Liberalism in Lawrence

With a “honk for hemp” sign waving back and forth, an unpaid musician strumming a guitar in the park gazebo and the smell of fresh pizza wafting from the local family owned restaurant, small-town liberalism permeates Lawrence. However, the roots of the liberalism are less obvious.

Like a minuscule blueberry at the bottom of a bowl of big red apples, Lawrence is the hopeful yet hopeless group of liberals surrounded by the conservatives filling Kansas’s border.

The bleachers at Allen Fieldhouse are more often filled with blue t-shirts rather than crimson, illustrating the fact that we are not only the town of the Jayhawks, but also one of the only politically blue areas in Kansas.

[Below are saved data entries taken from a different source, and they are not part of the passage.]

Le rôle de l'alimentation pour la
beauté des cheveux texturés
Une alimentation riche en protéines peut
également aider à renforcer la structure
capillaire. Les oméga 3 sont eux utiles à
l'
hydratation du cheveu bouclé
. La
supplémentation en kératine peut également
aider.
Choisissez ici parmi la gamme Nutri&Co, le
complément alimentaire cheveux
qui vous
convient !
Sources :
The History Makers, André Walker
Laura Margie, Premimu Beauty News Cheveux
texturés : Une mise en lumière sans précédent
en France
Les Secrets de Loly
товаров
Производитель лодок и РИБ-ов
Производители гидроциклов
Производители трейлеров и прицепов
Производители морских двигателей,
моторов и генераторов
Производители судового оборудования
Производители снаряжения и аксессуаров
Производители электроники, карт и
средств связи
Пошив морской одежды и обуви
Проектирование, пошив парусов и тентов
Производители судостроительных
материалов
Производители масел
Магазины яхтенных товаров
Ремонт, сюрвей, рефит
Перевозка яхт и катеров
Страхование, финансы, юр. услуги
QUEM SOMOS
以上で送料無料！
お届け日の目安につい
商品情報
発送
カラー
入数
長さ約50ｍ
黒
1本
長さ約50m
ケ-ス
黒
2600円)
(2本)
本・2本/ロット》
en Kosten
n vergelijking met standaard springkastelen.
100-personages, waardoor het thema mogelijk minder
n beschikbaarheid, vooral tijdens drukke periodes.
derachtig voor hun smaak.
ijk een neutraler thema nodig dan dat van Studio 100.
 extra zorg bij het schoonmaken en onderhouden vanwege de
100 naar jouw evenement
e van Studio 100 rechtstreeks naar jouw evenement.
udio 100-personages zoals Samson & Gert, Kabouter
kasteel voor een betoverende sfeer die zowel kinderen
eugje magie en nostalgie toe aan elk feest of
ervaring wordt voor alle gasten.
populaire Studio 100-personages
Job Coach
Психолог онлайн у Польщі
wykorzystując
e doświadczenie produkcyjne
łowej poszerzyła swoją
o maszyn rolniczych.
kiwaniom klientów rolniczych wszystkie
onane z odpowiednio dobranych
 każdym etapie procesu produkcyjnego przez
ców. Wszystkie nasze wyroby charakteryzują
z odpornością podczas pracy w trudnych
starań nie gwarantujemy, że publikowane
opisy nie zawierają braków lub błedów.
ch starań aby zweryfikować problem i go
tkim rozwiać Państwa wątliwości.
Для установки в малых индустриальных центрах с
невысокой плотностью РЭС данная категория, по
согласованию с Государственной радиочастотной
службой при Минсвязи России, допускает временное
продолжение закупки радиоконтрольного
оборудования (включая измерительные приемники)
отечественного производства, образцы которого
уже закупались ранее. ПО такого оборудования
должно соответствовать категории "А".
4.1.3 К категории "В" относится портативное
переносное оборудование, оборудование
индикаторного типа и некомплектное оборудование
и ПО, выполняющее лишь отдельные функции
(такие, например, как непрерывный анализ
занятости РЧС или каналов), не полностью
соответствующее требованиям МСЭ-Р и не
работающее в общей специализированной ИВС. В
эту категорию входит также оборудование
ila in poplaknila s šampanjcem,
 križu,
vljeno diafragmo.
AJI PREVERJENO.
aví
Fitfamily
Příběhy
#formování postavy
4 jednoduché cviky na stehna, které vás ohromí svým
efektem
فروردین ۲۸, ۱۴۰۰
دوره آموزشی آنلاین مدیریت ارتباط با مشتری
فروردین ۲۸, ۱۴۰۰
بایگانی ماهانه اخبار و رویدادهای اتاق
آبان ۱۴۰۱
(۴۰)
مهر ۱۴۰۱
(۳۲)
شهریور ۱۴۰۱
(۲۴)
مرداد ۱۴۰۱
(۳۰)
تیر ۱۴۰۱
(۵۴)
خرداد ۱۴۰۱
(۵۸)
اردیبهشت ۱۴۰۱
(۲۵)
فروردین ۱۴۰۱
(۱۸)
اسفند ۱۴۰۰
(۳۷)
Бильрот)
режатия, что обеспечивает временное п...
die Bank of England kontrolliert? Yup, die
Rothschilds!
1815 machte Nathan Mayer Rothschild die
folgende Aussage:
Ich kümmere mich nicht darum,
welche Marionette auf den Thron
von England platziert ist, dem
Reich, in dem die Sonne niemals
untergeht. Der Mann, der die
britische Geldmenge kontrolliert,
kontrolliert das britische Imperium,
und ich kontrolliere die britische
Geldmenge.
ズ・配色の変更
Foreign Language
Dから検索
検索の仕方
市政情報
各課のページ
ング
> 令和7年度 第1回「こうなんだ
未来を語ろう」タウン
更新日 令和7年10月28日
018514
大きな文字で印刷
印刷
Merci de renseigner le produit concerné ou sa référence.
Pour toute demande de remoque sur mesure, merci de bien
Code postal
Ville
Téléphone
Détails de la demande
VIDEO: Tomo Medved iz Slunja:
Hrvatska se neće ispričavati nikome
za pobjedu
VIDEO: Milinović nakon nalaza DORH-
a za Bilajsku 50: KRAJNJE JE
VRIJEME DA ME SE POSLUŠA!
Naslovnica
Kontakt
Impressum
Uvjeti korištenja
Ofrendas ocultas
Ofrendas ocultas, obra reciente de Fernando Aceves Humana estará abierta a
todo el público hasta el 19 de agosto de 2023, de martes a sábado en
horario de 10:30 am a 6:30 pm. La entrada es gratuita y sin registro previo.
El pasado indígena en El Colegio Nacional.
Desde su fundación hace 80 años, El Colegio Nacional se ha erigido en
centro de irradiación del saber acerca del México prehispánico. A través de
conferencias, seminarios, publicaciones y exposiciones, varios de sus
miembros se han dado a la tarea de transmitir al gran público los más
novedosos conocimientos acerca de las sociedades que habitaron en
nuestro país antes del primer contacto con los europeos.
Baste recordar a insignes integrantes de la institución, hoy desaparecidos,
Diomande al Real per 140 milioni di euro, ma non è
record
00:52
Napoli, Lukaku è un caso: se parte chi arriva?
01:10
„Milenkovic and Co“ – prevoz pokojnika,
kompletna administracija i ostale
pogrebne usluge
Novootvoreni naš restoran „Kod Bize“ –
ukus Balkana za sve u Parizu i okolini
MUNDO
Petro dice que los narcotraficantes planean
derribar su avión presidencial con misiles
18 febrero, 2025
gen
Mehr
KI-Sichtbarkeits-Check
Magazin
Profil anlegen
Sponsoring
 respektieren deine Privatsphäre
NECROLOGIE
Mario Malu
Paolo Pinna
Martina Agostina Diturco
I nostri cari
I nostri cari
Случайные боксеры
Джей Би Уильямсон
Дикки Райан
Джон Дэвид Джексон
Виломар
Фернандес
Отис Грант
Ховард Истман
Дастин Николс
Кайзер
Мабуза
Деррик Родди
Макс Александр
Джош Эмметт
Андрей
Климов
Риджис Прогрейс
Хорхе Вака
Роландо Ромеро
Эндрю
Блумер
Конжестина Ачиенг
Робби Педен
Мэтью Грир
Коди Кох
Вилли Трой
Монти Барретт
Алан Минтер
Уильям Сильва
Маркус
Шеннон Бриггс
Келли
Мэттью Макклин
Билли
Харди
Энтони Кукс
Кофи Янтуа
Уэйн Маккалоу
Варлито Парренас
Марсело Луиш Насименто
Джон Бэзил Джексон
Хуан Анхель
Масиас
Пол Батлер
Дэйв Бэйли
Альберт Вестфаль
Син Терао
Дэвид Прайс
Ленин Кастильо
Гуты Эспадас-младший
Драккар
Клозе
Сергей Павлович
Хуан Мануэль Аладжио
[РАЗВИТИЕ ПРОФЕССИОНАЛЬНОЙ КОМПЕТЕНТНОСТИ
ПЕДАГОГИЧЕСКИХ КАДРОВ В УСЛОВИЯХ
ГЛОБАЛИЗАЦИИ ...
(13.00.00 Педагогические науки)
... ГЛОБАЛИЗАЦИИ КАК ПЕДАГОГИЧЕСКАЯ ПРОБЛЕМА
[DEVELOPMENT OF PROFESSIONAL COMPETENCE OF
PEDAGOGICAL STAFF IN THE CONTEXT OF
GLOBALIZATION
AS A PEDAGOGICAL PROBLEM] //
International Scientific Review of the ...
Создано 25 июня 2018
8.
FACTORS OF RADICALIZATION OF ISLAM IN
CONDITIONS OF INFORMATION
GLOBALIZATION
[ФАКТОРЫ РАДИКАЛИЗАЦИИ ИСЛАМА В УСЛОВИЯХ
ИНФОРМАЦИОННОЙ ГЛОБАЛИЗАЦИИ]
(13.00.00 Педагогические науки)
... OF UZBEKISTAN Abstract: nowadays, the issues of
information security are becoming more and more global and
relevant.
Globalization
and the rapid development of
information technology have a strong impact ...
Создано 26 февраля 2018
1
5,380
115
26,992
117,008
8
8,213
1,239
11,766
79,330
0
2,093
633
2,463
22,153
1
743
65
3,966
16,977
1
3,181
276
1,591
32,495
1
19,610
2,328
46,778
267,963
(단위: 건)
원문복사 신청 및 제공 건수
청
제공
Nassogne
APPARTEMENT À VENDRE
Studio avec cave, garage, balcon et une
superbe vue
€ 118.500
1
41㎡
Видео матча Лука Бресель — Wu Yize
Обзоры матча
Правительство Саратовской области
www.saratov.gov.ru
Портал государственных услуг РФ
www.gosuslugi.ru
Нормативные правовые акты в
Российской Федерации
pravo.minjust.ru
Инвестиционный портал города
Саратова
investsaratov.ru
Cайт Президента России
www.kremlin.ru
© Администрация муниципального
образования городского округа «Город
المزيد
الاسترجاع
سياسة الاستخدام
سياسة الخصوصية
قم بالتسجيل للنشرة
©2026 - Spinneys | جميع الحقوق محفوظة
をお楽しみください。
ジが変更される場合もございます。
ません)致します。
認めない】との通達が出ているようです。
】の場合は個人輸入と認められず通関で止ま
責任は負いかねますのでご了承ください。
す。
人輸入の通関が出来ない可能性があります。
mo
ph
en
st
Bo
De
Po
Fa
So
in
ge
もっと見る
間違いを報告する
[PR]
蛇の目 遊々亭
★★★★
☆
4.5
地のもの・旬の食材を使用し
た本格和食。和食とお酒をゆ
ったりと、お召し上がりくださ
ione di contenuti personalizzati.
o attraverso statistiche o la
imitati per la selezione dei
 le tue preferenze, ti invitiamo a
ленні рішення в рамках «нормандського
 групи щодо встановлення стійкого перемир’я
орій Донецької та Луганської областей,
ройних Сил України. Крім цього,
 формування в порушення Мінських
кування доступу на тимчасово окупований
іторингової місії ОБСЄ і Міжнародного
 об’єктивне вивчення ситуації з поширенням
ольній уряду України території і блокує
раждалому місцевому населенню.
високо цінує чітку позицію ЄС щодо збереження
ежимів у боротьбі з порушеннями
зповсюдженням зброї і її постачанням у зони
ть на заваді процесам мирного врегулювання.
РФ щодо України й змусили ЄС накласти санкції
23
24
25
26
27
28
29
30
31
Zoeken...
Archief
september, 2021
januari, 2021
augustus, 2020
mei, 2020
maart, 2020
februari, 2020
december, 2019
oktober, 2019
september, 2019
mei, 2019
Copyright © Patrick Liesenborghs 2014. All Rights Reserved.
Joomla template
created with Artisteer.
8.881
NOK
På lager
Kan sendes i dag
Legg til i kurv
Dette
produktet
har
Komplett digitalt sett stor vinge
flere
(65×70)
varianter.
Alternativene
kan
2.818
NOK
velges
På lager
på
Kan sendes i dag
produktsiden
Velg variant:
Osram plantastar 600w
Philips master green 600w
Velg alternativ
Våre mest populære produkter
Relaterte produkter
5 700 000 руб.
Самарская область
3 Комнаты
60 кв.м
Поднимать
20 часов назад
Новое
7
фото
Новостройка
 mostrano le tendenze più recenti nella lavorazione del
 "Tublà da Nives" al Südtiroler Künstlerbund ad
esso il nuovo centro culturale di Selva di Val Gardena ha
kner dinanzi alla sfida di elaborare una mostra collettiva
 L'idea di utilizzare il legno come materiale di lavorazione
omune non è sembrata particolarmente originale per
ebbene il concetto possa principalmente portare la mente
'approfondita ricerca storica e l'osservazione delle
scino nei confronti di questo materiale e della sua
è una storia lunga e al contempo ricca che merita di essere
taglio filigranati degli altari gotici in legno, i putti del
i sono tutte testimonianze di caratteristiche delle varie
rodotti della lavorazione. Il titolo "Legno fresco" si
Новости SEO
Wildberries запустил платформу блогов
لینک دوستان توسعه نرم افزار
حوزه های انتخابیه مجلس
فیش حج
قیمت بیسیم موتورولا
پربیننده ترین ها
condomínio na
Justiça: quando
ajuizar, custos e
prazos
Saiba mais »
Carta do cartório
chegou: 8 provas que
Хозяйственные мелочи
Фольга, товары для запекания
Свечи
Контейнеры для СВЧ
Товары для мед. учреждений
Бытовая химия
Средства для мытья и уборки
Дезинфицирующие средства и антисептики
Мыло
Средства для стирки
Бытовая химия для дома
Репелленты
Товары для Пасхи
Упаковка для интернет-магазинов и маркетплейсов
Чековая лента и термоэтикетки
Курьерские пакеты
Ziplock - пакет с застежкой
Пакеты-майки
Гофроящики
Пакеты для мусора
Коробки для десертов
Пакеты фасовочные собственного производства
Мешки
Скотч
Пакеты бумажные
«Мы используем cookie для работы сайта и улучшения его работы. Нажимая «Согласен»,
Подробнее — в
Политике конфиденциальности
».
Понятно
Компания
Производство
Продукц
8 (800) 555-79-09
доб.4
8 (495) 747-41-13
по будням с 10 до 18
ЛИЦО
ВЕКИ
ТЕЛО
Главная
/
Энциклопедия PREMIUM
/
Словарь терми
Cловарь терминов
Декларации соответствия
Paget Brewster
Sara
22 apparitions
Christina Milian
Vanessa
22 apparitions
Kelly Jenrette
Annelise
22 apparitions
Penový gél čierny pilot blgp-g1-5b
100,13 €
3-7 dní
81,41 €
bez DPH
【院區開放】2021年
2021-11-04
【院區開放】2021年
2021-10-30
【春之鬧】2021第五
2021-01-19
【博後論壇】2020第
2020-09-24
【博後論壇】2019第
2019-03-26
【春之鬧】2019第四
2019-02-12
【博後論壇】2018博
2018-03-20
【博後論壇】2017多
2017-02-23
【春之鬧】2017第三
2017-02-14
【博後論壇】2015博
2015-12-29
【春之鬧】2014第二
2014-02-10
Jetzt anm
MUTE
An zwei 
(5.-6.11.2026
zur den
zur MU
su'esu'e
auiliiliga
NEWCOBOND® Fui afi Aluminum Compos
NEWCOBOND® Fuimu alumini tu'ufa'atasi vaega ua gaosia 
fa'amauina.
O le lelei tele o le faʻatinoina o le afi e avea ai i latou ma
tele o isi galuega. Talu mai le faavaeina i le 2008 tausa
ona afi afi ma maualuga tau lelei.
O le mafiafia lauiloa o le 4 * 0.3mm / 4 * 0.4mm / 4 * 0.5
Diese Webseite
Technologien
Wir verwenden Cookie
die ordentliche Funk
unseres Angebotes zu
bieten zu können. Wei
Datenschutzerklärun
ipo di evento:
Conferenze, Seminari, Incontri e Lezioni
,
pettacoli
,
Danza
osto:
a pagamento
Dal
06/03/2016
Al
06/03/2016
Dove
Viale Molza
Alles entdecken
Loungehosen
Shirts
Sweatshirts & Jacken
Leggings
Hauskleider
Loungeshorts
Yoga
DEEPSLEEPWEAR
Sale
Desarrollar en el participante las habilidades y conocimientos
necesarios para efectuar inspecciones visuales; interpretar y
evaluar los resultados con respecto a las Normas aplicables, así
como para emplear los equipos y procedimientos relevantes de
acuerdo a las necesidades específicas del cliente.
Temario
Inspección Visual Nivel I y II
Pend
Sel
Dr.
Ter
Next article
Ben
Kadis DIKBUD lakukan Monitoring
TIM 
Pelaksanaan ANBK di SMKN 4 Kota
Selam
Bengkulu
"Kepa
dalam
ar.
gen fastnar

Some believe that the two characteristics go hand-in-hand.

History and government teacher Kimberly Grinnell believes Lawrence is liberal because it’s a college town.

Grinnell explained the trend for people in education, especially higher education like the University of Kansas, is to be liberal.

“I think that when you’re educated you get to see both sides,” photography teacher Marsha Poholsky said, “… And I think that because Lawrence has a large emphasis on education, people are always gathering new information and looking at all sides of an issue.”

Of course, the trend is by majority not unanimity. Just as there are conservative families in Lawrence, there are conservative professors and other employees of the university.

Of the near 90 thousand people residing in Lawrence, a little over 30 thousand are enrolled at KU. If KU is the root of liberalism in Lawrence, the numbers support the extent of the university’s effect on the democratic-leaning election results.

If the numbers aren’t enough to prove the university’s impact on the community, Massachusetts street after a big win might be. The street is packed with fans shoulder to shoulder, some friends and some strangers, all sharing a mutual love for the Jayhawks.

Lawrence is different, and that isn’t just a cliche statement coming from a biased Lawrencian.

“I think we also have a large influx of people from both coasts because of the University,” Poholsky said, “and we also have a lot of free-thinking [people] and Lawrence is kind of accepting of that. It always has been.”

The hole in this theory is the conservatism of other college towns. If “college” and “liberalism” are synonymous, then there must be a difference between KU and other college towns, especially Division 1 college towns like Manhattan, that are primarily conservative.

“Obviously K-State … is more conservative and that might have more to do with the students that are attracted to K-State versus KU,” Grinnell said.

If more “liberal” students or a more diverse overall group of students are attracted to KU then that would sensibly contribute to Lawrence being more liberal.

K-state is the more agriculturally-focused institution, typically attracting students from smaller towns in Western Kansas where more conservative families reside.